Spanning 30 years, these portraits capture a life in music. Violinist, conductor and composer Richard Tognetti AO is Artistic Director of the Australian Chamber Orchestra (ACO). Tognetti moved to Sydney at age 11 to study violin at the Conservatorium High School, and later at the Sydney Conservatorium of Music. Following further studies with Igor Ozim at the Bern Conservatory in Switzerland, where Tognetti was awarded the Tschumi Prize for outstanding graduate soloist, he returned to Australia in 1989 and, at 25, became the youngest-ever director of the ACO. As director or soloist, Tognetti has appeared with many of the world’s leading orchestras, and in 2016 was the first artist-in-residence at the Barbican Centre’s Milton Court Concert Hall. He performed the Australian premieres of Ligeti’s Violin Concerto and Lutoslawski’s Partita, and has won seven ARIA awards, including three consecutive wins for his recordings of Bach’s violin works. Tognetti created the Huntington Festival in Mudgee, and was Artistic Director of the Festival Maribor in Slovenia from 2008 to 2015. He has collaborated with performers, filmmakers and artists including Barry Humphries, Michael Leunig, Jennifer Peedom and Bill Henson, and co-composed scores for feature films, notably Peter Weir’s 2003 Master and Commander: The Far Side of the World (for which he also coached Russell Crowe for his onscreen violin playing).
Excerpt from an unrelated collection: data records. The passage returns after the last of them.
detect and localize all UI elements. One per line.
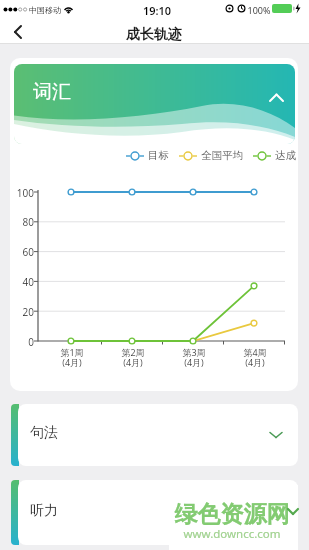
staticText: 19:10 xyxy=(137,3,177,17)
staticText: 20 xyxy=(8,305,34,318)
staticText: 第3周 (4月) xyxy=(174,346,214,368)
staticText: 40 xyxy=(8,275,34,288)
staticText: 绿色资源网 xyxy=(172,500,292,526)
staticText: 听力 xyxy=(30,502,58,520)
button[interactable]: 句法 xyxy=(18,404,298,466)
staticText: 第2周 (4月) xyxy=(113,346,153,368)
button[interactable] xyxy=(6,22,34,44)
button[interactable]: 听力 xyxy=(18,480,298,545)
staticText: 中国移动 xyxy=(27,5,63,15)
staticText: 句法 xyxy=(30,424,58,442)
staticText: 目标 xyxy=(148,149,169,162)
staticText: 成长轨迹 xyxy=(104,26,204,44)
button[interactable] xyxy=(14,64,295,144)
staticText: 60 xyxy=(8,245,34,258)
staticText: 第4周 (4月) xyxy=(235,346,275,368)
staticText: 100 xyxy=(8,186,34,199)
staticText: 全国平均 xyxy=(201,149,243,162)
staticText: 0 xyxy=(8,335,34,348)
staticText: 100% xyxy=(246,4,272,16)
staticText: 80 xyxy=(8,215,34,228)
staticText: 达成 xyxy=(275,149,296,162)
staticText: www.downcc.com xyxy=(170,526,294,542)
staticText: 词汇 xyxy=(33,80,93,102)
staticText: 第1周 (4月) xyxy=(52,346,92,368)
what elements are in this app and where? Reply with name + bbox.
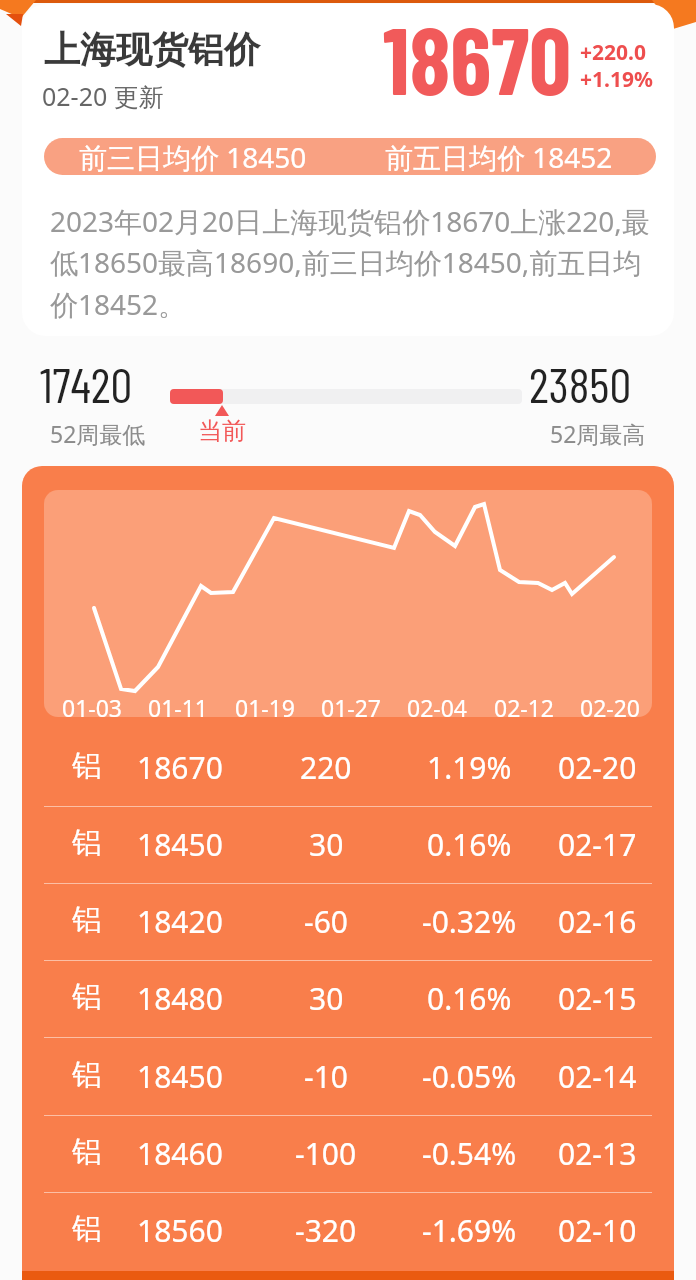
staticText: 18670 xyxy=(137,747,223,781)
staticText: 02-20 xyxy=(580,692,641,717)
button[interactable]: 前三日均价 18450 xyxy=(44,138,656,175)
staticText: 01-03 xyxy=(62,692,123,717)
button[interactable]: 铝 xyxy=(22,803,674,880)
staticText: 02-17 xyxy=(558,824,637,858)
staticText: 前五日均价 18452 xyxy=(385,138,613,175)
staticText: +220.0 xyxy=(580,38,646,64)
staticText: 02-20 更新 xyxy=(42,79,164,105)
staticText: 18480 xyxy=(137,978,223,1012)
staticText: 17420 xyxy=(40,354,133,398)
staticText: 铝 xyxy=(72,824,102,858)
staticText: 52周最低 xyxy=(50,418,146,446)
staticText: 52周最高 xyxy=(550,418,646,446)
staticText: 02-04 xyxy=(407,692,468,717)
staticText: -0.05% xyxy=(422,1056,517,1090)
staticText: 18450 xyxy=(137,824,223,858)
staticText: 30 xyxy=(309,824,344,858)
staticText: -0.32% xyxy=(422,901,517,935)
staticText: 价18452。 xyxy=(50,285,187,315)
staticText: 02-12 xyxy=(494,692,555,717)
staticText: 02-13 xyxy=(558,1133,637,1167)
staticText: 01-27 xyxy=(321,692,382,717)
staticText: 上海现货铝价 xyxy=(44,27,260,71)
staticText: 30 xyxy=(309,978,344,1012)
staticText: -60 xyxy=(304,901,348,935)
staticText: 02-15 xyxy=(558,978,637,1012)
staticText: 01-19 xyxy=(235,692,296,717)
staticText: 18450 xyxy=(137,1056,223,1090)
button[interactable]: 铝 xyxy=(22,1035,674,1112)
staticText: 铝 xyxy=(72,747,102,781)
staticText: 低18650最高18690,前三日均价18450,前五日均 xyxy=(50,243,642,273)
staticText: 2023年02月20日上海现货铝价18670上涨220,最 xyxy=(50,202,650,232)
staticText: -1.69% xyxy=(422,1210,517,1244)
staticText: 1.19% xyxy=(427,747,512,781)
staticText: 18460 xyxy=(137,1133,223,1167)
button[interactable]: 铝 xyxy=(22,880,674,957)
button[interactable]: 01-03 xyxy=(44,490,652,717)
staticText: 02-10 xyxy=(558,1210,637,1244)
staticText: 铝 xyxy=(72,1133,102,1167)
staticText: 02-16 xyxy=(558,901,637,935)
staticText: -0.54% xyxy=(422,1133,517,1167)
staticText: 前三日均价 18450 xyxy=(79,138,307,175)
button[interactable]: 铝 xyxy=(22,957,674,1034)
staticText: 0.16% xyxy=(427,824,512,858)
button[interactable]: 铝 xyxy=(22,1189,674,1266)
staticText: 23850 xyxy=(529,354,632,398)
staticText: 铝 xyxy=(72,1210,102,1244)
staticText: 0.16% xyxy=(427,978,512,1012)
staticText: 02-20 xyxy=(558,747,637,781)
staticText: 铝 xyxy=(72,978,102,1012)
staticText: 18670 xyxy=(383,4,572,96)
staticText: 18420 xyxy=(137,901,223,935)
button[interactable]: 铝 xyxy=(22,726,674,803)
staticText: -320 xyxy=(295,1210,357,1244)
button[interactable]: 铝 xyxy=(22,1112,674,1189)
staticText: +1.19% xyxy=(580,65,653,91)
staticText: 18560 xyxy=(137,1210,223,1244)
staticText: 铝 xyxy=(72,1056,102,1090)
staticText: -100 xyxy=(295,1133,357,1167)
staticText: 01-11 xyxy=(148,692,209,717)
staticText: -10 xyxy=(304,1056,348,1090)
staticText: 当前 xyxy=(198,416,246,444)
staticText: 220 xyxy=(300,747,352,781)
staticText: 02-14 xyxy=(558,1056,637,1090)
staticText: 铝 xyxy=(72,901,102,935)
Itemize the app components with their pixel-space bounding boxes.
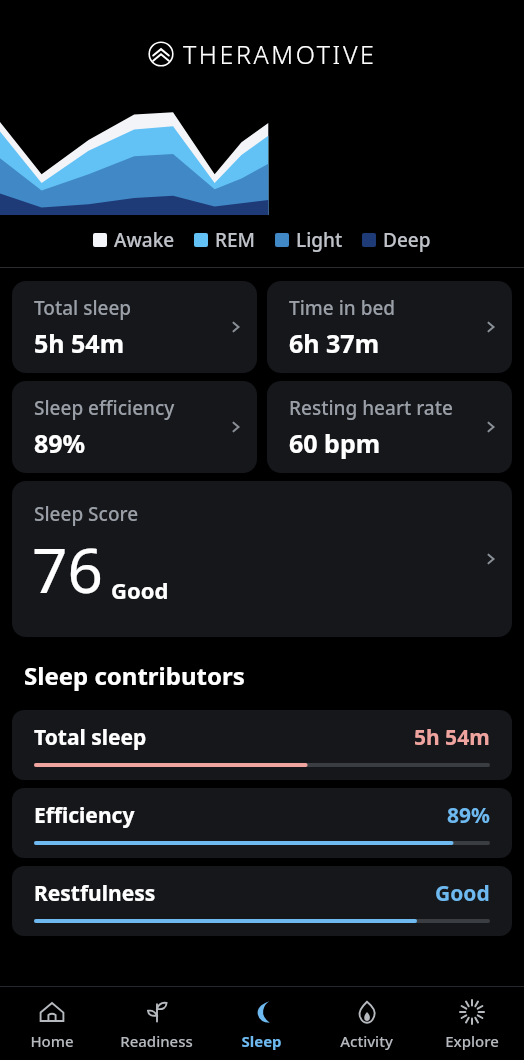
staticText: Time in bed: [289, 295, 396, 321]
staticText: Sleep contributors: [24, 659, 245, 692]
other: Activity: [352, 997, 382, 1027]
button[interactable]: Home: [0, 997, 104, 1051]
other: Explore: [457, 997, 487, 1027]
staticText: Readiness: [120, 1031, 193, 1051]
staticText: Good: [435, 879, 490, 908]
staticText: REM: [215, 227, 256, 253]
staticText: Light: [296, 227, 343, 253]
staticText: 5h 54m: [414, 723, 490, 752]
button[interactable]: Total sleep: [12, 281, 257, 373]
other: Home: [37, 997, 67, 1027]
staticText: Efficiency: [34, 801, 135, 830]
staticText: Home: [30, 1031, 74, 1051]
staticText: 89%: [447, 801, 490, 830]
staticText: 89%: [34, 426, 86, 460]
button[interactable]: Time in bed: [267, 281, 512, 373]
button[interactable]: Sleep Score: [12, 481, 512, 637]
button[interactable]: Sleep: [209, 997, 314, 1051]
staticText: Explore: [445, 1031, 499, 1051]
staticText: Sleep efficiency: [34, 395, 175, 421]
button[interactable]: Total sleep: [12, 710, 512, 780]
staticText: Restfulness: [34, 879, 156, 908]
staticText: Deep: [383, 227, 431, 253]
staticText: 6h 37m: [289, 326, 380, 360]
button[interactable]: Readiness: [104, 997, 209, 1051]
staticText: Good: [111, 575, 169, 605]
staticText: Total sleep: [34, 723, 147, 752]
staticText: 76: [32, 527, 103, 611]
button[interactable]: Explore: [419, 997, 524, 1051]
staticText: Activity: [340, 1031, 393, 1051]
staticText: Resting heart rate: [289, 395, 453, 421]
staticText: 5h 54m: [34, 326, 125, 360]
staticText: Total sleep: [34, 295, 132, 321]
button[interactable]: Resting heart rate: [267, 381, 512, 473]
staticText: 60 bpm: [289, 426, 381, 460]
staticText: THERAMOTIVE: [183, 37, 377, 71]
button[interactable]: Sleep efficiency: [12, 381, 257, 473]
other: Sleep: [247, 997, 277, 1027]
button[interactable]: Restfulness: [12, 866, 512, 936]
staticText: Awake: [114, 227, 175, 253]
button[interactable]: Efficiency: [12, 788, 512, 858]
staticText: Sleep: [241, 1031, 282, 1051]
button[interactable]: Activity: [314, 997, 419, 1051]
other: Readiness: [142, 997, 172, 1027]
staticText: Sleep Score: [34, 501, 139, 527]
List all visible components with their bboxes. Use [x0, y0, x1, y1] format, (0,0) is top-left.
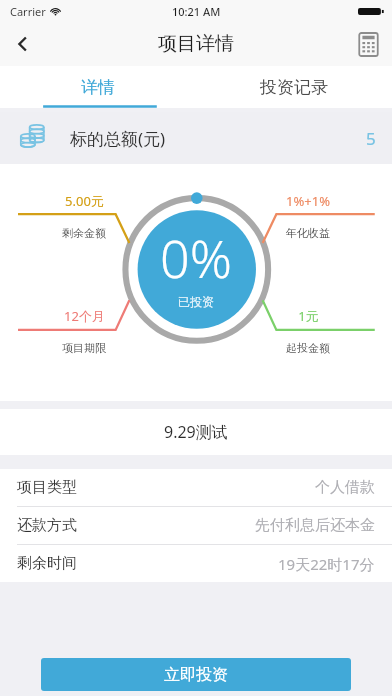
staticText: 标的总额(元) [70, 127, 166, 150]
staticText: 详情 [81, 77, 115, 98]
staticText: 1元 [298, 307, 319, 325]
staticText: 还款方式 [17, 516, 77, 535]
staticText: 剩余时间 [17, 554, 77, 573]
staticText: 投资记录 [260, 77, 328, 98]
staticText: 19天22时17分 [278, 554, 375, 574]
button[interactable]: 投资记录 [196, 66, 392, 108]
staticText: 1%+1% [286, 192, 330, 210]
staticText: 年化收益 [286, 226, 330, 240]
button[interactable]: 详情 [0, 66, 196, 108]
staticText: 项目类型 [17, 478, 77, 497]
staticText: 项目期限 [62, 341, 106, 355]
button[interactable]: Calculator [344, 22, 392, 66]
staticText: 立即投资 [164, 665, 228, 685]
button[interactable]: 立即投资 [41, 658, 351, 691]
staticText: 剩余金额 [62, 226, 106, 240]
staticText: 10:21 AM [172, 4, 221, 19]
staticText: 项目详情 [158, 32, 234, 56]
staticText: 5 [366, 127, 376, 150]
staticText: 0% [160, 222, 232, 293]
staticText: 个人借款 [315, 478, 375, 497]
button[interactable]: 标的总额(元) [0, 112, 392, 164]
staticText: 先付利息后还本金 [255, 516, 375, 535]
staticText: 12个月 [64, 307, 105, 325]
staticText: 起投金额 [286, 341, 330, 355]
button[interactable]: 剩余时间 [0, 545, 392, 582]
button[interactable]: 还款方式 [0, 507, 392, 544]
button[interactable]: 9.29测试 [0, 409, 392, 455]
button[interactable]: 项目类型 [0, 469, 392, 506]
staticText: 9.29测试 [164, 421, 228, 443]
staticText: Carrier [10, 4, 46, 19]
staticText: 已投资 [178, 294, 214, 309]
button[interactable]: Back [0, 22, 46, 66]
staticText: 5.00元 [65, 192, 104, 210]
Photographer Stuart Campbell built up a unique record of the Australian cultural scene in the 1980s. His portrait of Tognetti was published in the program for the Sydney Dance Company’s 1985 performance of Shimmering, for which he played violin while he was a student.
Inspired by imaginary worlds, Louise Hearman’s paintings often express a sense of transience. As she noted of Tognetti’s portrait, painted in 2018: ‘How do you condense a brilliant frenetic being, who unfolds in time, into a single image that exists in the present? Richard is a field of energy and I have tried to nail down particles that look like they belong to him.’